Work item: Gather every line below where "Mujeres" appears.

○ ○ ○ ○ ○

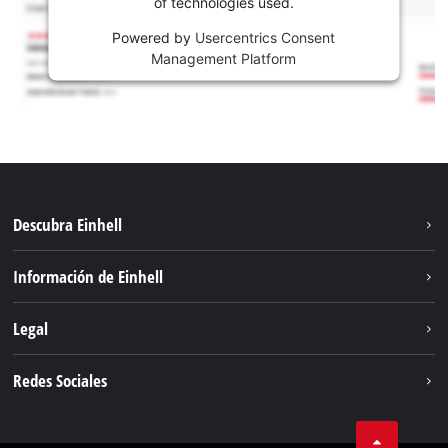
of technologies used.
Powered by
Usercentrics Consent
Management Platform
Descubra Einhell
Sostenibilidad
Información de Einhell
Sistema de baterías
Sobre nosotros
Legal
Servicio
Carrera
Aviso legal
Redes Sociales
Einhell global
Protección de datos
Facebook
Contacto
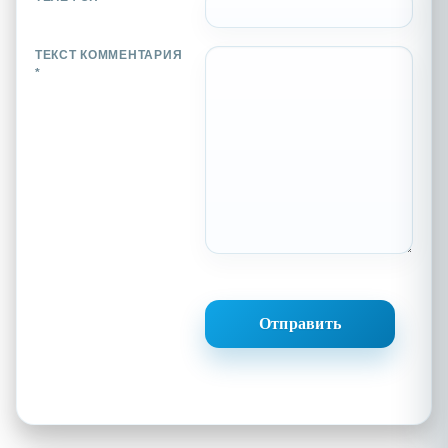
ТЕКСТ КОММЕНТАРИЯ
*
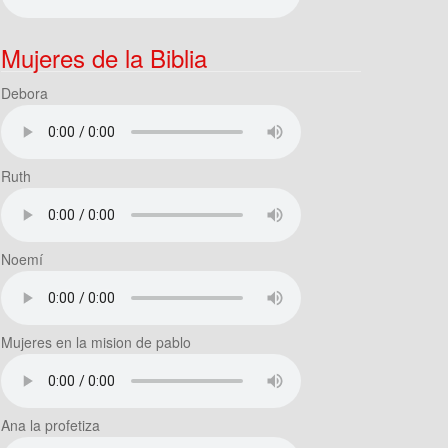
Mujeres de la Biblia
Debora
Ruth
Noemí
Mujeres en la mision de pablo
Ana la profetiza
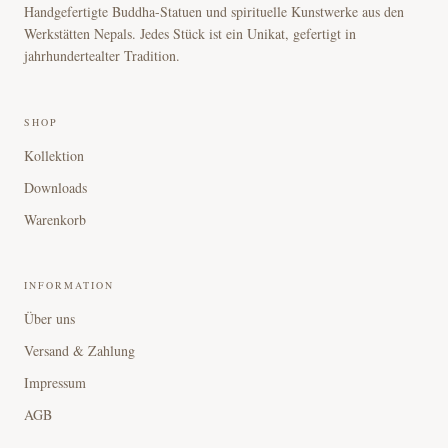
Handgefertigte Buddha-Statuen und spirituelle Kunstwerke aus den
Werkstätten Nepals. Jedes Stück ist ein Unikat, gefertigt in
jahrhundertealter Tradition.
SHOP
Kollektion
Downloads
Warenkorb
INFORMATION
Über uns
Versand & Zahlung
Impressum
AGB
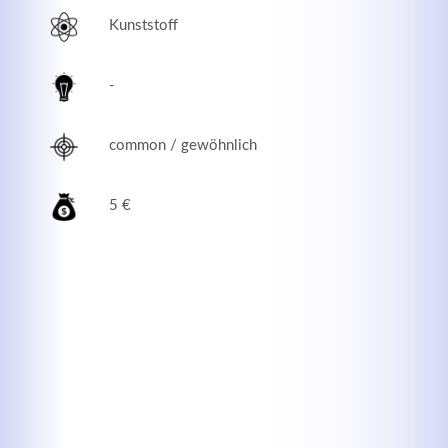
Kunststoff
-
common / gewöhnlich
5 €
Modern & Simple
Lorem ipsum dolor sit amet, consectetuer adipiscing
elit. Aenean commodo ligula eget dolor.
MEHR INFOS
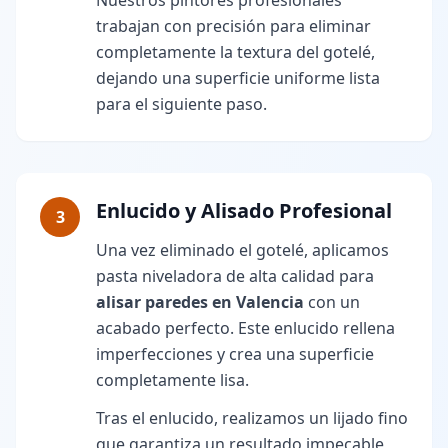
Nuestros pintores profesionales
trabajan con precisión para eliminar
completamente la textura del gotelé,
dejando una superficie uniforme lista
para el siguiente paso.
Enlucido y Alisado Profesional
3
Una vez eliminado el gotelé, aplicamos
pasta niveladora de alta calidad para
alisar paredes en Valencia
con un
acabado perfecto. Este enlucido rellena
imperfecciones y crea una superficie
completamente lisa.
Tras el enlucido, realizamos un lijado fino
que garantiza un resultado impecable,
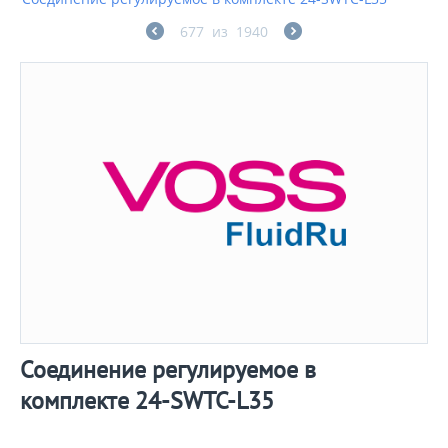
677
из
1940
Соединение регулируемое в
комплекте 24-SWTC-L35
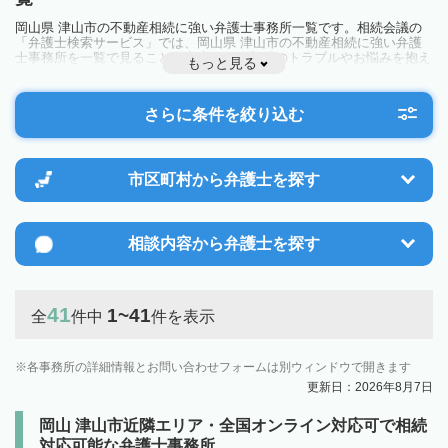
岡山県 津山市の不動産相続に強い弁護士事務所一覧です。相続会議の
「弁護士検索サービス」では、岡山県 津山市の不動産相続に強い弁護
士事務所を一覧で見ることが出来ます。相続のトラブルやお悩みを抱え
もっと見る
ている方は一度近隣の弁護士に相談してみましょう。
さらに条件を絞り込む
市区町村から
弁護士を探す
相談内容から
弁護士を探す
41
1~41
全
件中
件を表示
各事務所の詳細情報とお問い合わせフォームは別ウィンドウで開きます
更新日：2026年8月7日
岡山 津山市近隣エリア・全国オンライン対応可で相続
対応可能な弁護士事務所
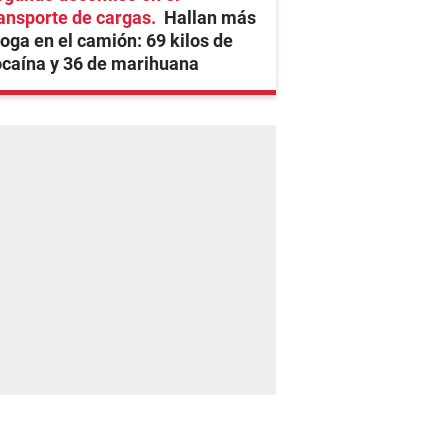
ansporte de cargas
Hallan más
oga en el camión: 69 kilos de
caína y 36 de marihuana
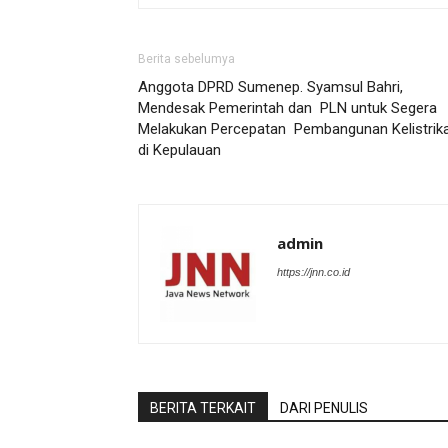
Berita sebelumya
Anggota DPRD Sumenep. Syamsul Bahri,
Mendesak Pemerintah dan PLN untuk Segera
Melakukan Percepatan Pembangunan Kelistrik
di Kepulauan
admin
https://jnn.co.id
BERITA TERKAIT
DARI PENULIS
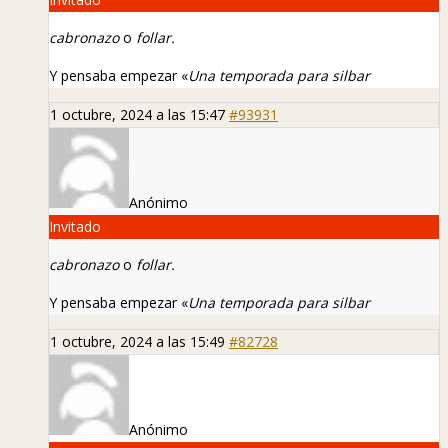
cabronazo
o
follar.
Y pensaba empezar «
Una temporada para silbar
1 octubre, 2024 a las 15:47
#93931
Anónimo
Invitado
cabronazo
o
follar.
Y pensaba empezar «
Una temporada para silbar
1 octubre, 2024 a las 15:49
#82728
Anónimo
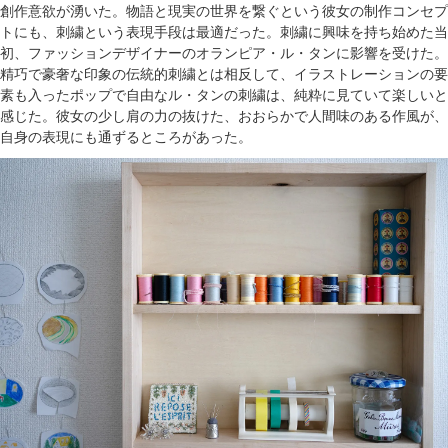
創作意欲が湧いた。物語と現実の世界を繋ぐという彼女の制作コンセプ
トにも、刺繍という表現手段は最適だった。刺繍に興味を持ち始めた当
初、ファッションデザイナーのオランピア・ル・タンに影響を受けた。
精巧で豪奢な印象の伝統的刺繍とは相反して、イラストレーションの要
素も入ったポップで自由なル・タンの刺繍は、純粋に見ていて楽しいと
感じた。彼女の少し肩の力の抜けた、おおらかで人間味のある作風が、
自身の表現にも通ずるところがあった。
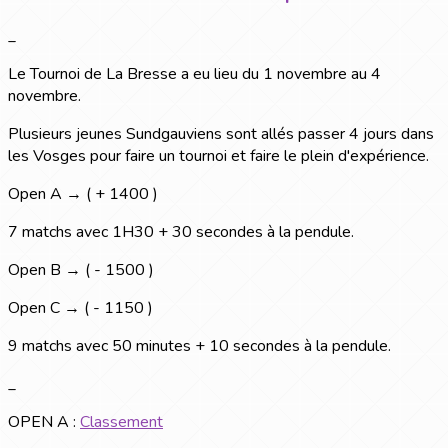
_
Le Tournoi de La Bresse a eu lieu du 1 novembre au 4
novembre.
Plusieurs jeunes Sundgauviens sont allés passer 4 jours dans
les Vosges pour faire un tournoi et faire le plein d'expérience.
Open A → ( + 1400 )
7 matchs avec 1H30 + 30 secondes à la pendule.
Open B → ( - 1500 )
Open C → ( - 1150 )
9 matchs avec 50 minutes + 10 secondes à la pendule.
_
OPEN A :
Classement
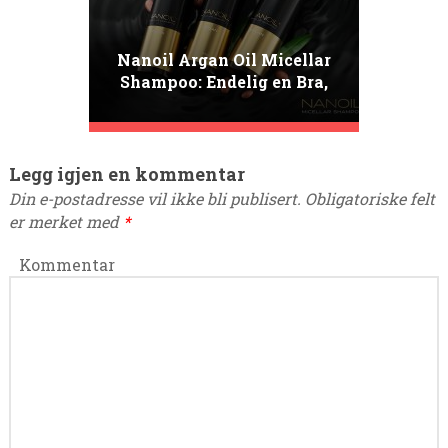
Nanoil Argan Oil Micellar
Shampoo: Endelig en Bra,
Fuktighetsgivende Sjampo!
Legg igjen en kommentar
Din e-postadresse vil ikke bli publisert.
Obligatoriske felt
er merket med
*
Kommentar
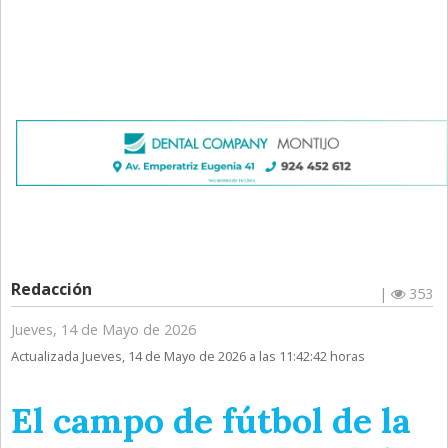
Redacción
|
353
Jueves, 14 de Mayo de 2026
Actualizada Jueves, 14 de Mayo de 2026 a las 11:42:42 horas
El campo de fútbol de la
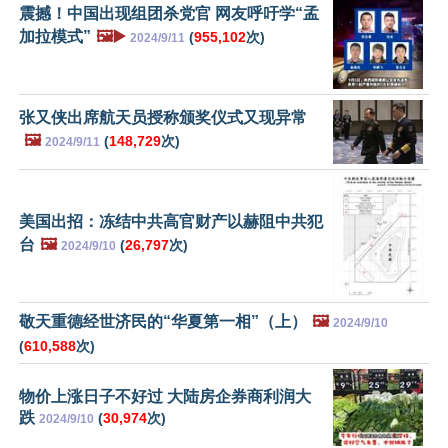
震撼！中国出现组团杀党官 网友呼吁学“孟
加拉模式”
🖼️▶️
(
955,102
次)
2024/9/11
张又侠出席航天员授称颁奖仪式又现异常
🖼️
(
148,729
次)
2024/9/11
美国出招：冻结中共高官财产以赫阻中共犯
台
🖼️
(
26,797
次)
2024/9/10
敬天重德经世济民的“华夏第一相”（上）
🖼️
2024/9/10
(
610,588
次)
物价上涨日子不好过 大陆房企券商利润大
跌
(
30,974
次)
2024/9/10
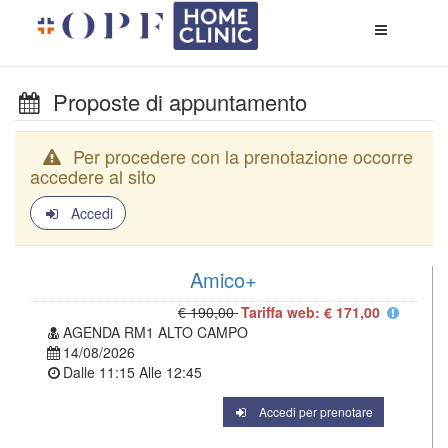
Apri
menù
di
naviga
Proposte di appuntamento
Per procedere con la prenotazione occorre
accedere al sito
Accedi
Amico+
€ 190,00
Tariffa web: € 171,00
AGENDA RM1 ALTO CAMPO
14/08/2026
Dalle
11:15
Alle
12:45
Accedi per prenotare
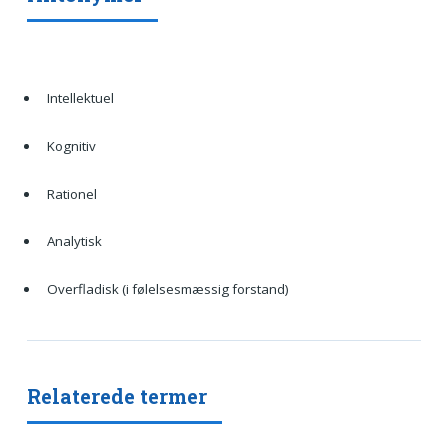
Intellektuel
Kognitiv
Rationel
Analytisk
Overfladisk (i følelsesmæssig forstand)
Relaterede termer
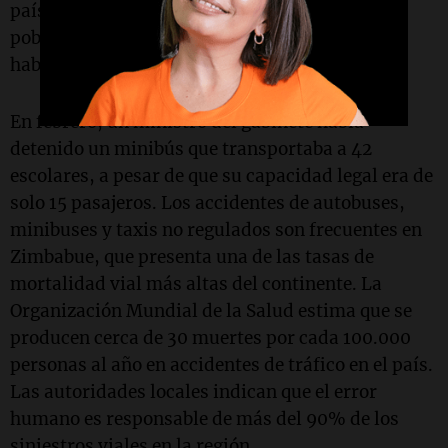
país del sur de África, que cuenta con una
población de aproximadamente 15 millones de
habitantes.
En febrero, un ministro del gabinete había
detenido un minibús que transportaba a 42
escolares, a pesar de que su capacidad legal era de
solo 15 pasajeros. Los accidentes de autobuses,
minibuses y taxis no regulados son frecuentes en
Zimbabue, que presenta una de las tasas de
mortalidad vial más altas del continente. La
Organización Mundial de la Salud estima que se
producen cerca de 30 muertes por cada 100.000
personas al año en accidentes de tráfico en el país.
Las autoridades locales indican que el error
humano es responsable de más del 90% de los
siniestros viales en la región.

○ ○ ○ ○ ○

Result of this exercise:
Mujeres de la Biblia
Mujeres en la mision de pablo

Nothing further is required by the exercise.